West Anatolia, first half 18th century
219 x 162 cm (7’ 2” x 5’ 4”)
Condition: very good according to age, corroded brown, outer side border missing, pile low in places, some old repairs
Warp: wool, weft: wool, pile: wool
This rare and unusual west Anatolian Bergama variant, possibly from the first half of the 18th century, is of the arch, column and tulip panel type often associated with lightly later Central Anatolian Ladik rugs, as well as the more conventional 18th century West Anatolian coupled-column genre.
The design is bilaterally symmetrical around the centre of the rug, and the confidently drawn abstracted columns, with their scattering of double hooked motifs in blue on an ivory ground, stand out in strong contrast to the red ground of the six niches that they frame. Although many design features, in particular the well-balanced rosette border and the Ladik tulip panels might suggest a Central Anatolian origin, the colours point to Western Turkey.

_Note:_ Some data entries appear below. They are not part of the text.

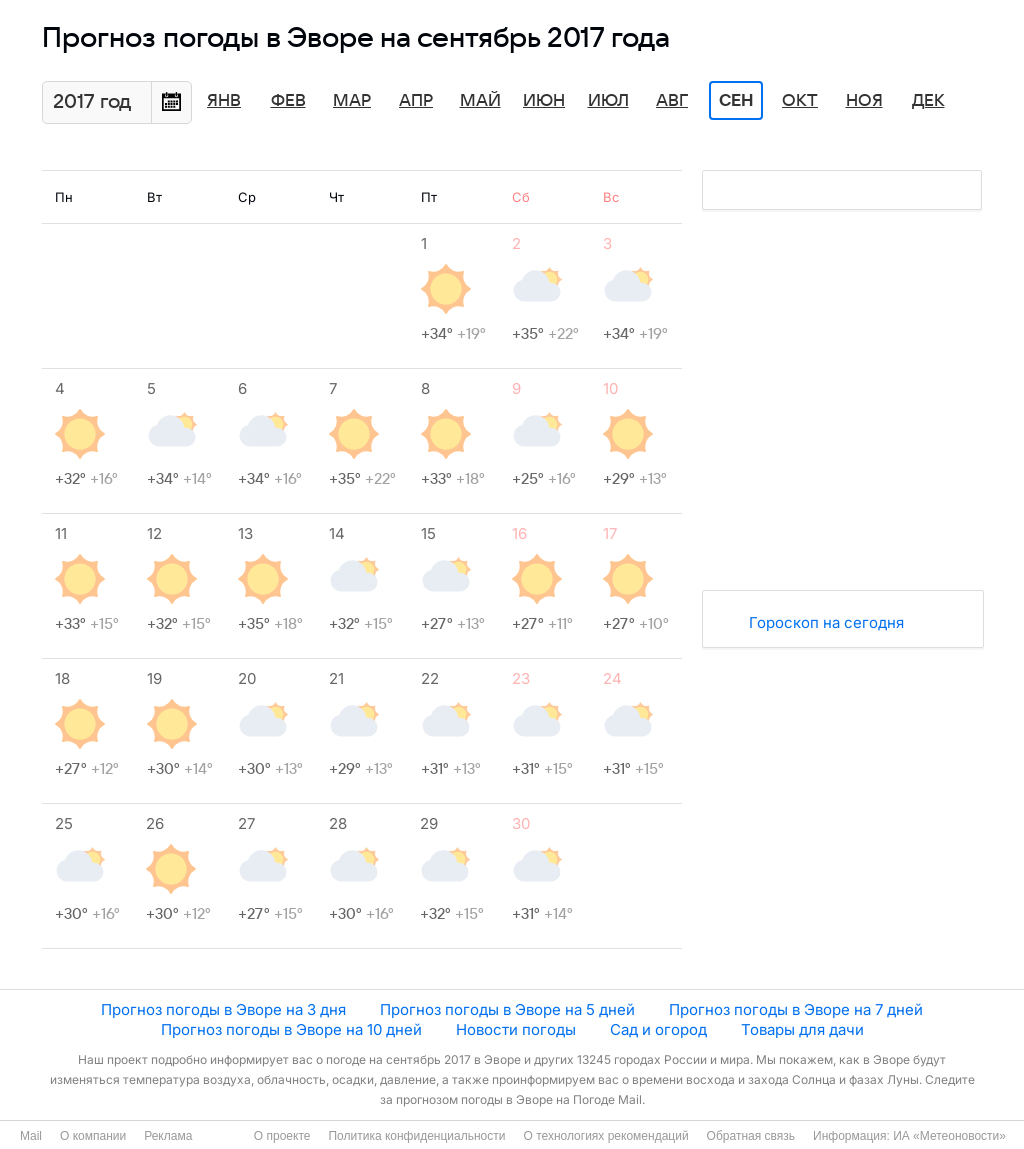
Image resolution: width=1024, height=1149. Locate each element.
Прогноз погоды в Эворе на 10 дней (291, 1029)
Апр (416, 101)
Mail (31, 1136)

The rug was acquired at Rippon Boswell in 1998 (HALI 101, p. 133). It closely resembles an arguably slightly later rug (one of the very few Turkish rugs with an in-woven date) in the Joseph V. McMullan Collection at the Metropolitan Museum of Art in New York (Joseph V. McMullan, Islamic Carpets, 1965, pl. 92).
Together with the McMullan rug and an example sold by Lefevre in London in February 1980, it is arguably best of type in this design group, later examples of which can be stiff and unappealing. Its intense colours closely match those of the squarer McMullan rug, which is dated 1182 AH (1768 CE). The Lefevre rug, while equal in draughtsmanship, had a more subdued palette and was dated to the mid-19th century.
A comparable fourth example (dated c. 1800) from the collection of Van Cortland Manor in Historic Hudson Valley was offered by Sothebys New York in December 1991, but that was cut and reduced through the centre, eliminating the central panel.